WHAT THE EXERCISE ASKS >> Your answer should repeat exactly the lines from the one holding "ros ganadores y" through the end of the data, and it should contain no pictures.

DATA SECTION >>
Content starts

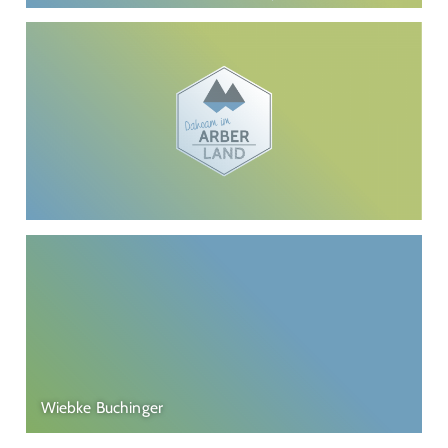
Wiebke Buchinger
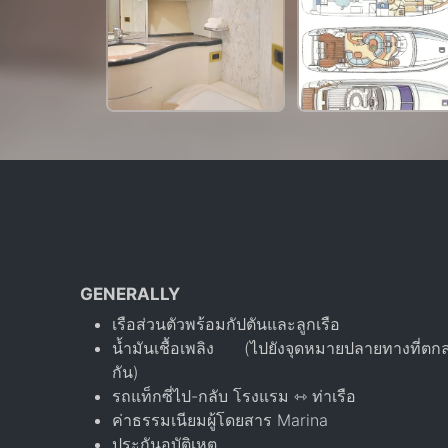
GENERALLY
เรือส่วนตัวพร้อมกัปตันและลูกเรือ
น้ำมันเชื้อเพลิง (ไปยังจุดหมายปลายทางที่ตก
กัน)
รถแท็กซี่ไป-กลับ โรงแรม ⇿ ท่าเรือ
ค่าธรรมเนียมผู้โดยสาร Marina
ประกันอุบัติเหตุ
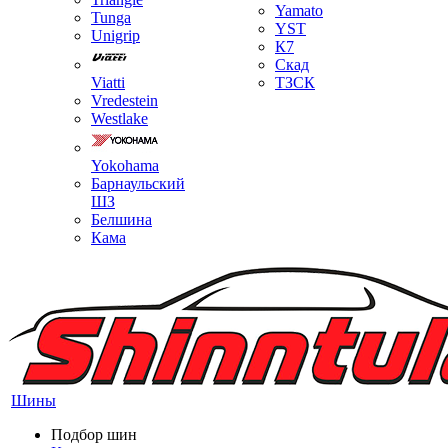
Yamato
Tunga
YST
Unigrip
К7
Скад
Viatti
ТЗСК
Vredestein
Westlake
Yokohama
Барнаульский
ШЗ
Белшина
Кама
Шины
Подбор шин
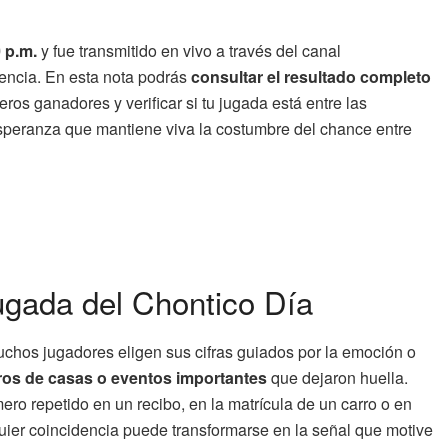
 p.m.
y fue transmitido en vivo a través del canal
arencia. En esta nota podrás
consultar el resultado completo
ros ganadores y verificar si tu jugada está entre las
speranza que mantiene viva la costumbre del chance entre
jugada del Chontico Día
Muchos jugadores eligen sus cifras guiados por la emoción o
ros de casas o eventos importantes
que dejaron huella.
ero repetido en un recibo, en la matrícula de un carro o en
quier coincidencia puede transformarse en la señal que motive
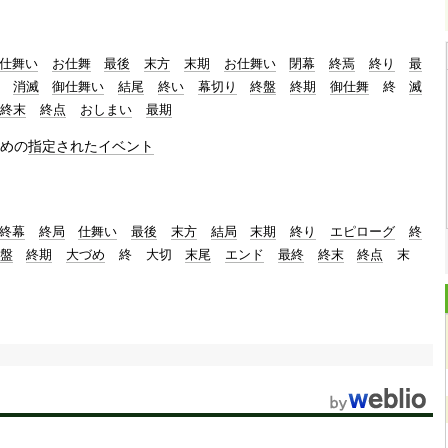
仕舞い
お仕舞
最後
末方
末期
お仕舞い
閉幕
終焉
終り
最
消滅
御仕舞い
結尾
終い
幕切り
終盤
終期
御仕舞
終
滅
終末
終点
おしまい
最期
めの
指定された
イベント
終幕
終局
仕舞い
最後
末方
結局
末期
終り
エピローグ
終
盤
終期
大づめ
終
大切
末尾
エンド
最終
終末
終点
末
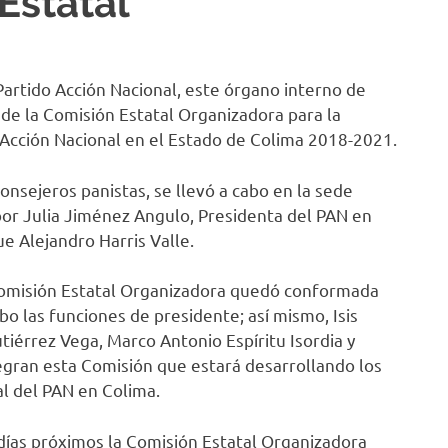
Estatal
Partido Acción Nacional, este órgano interno de
n de la Comisión Estatal Organizadora para la
o Acción Nacional en el Estado de Colima 2018-2021.
onsejeros panistas, se llevó a cabo en la sede
por Julia Jiménez Angulo, Presidenta del PAN en
ue Alejandro Harris Valle.
a Comisión Estatal Organizadora quedó conformada
bo las funciones de presidente; así mismo, Isis
érrez Vega, Marco Antonio Espíritu Isordia y
gran esta Comisión que estará desarrollando los
al del PAN en Colima.
días próximos la Comisión Estatal Organizadora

Content ends

ANSWER FOR THE TASK >>
ros ganadores y verificar si tu jugada está entre las
speranza que mantiene viva la costumbre del chance entre
jugada del Chontico Día
Muchos jugadores eligen sus cifras guiados por la emoción o
ros de casas o eventos importantes
que dejaron huella.
ero repetido en un recibo, en la matrícula de un carro o en
quier coincidencia puede transformarse en la señal que motive
仕舞い
お仕舞
最後
末方
末期
お仕舞い
閉幕
終焉
終り
最
消滅
御仕舞い
結尾
終い
幕切り
終盤
終期
御仕舞
終
滅
終末
終点
おしまい
最期
めの
指定された
イベント
終幕
終局
仕舞い
最後
末方
結局
末期
終り
エピローグ
終
盤
終期
大づめ
終
大切
末尾
エンド
最終
終末
終点
末
Estatal
Partido Acción Nacional, este órgano interno de
n de la Comisión Estatal Organizadora para la
o Acción Nacional en el Estado de Colima 2018-2021.
onsejeros panistas, se llevó a cabo en la sede
por Julia Jiménez Angulo, Presidenta del PAN en
ue Alejandro Harris Valle.
a Comisión Estatal Organizadora quedó conformada
bo las funciones de presidente; así mismo, Isis
érrez Vega, Marco Antonio Espíritu Isordia y
gran esta Comisión que estará desarrollando los
al del PAN en Colima.
días próximos la Comisión Estatal Organizadora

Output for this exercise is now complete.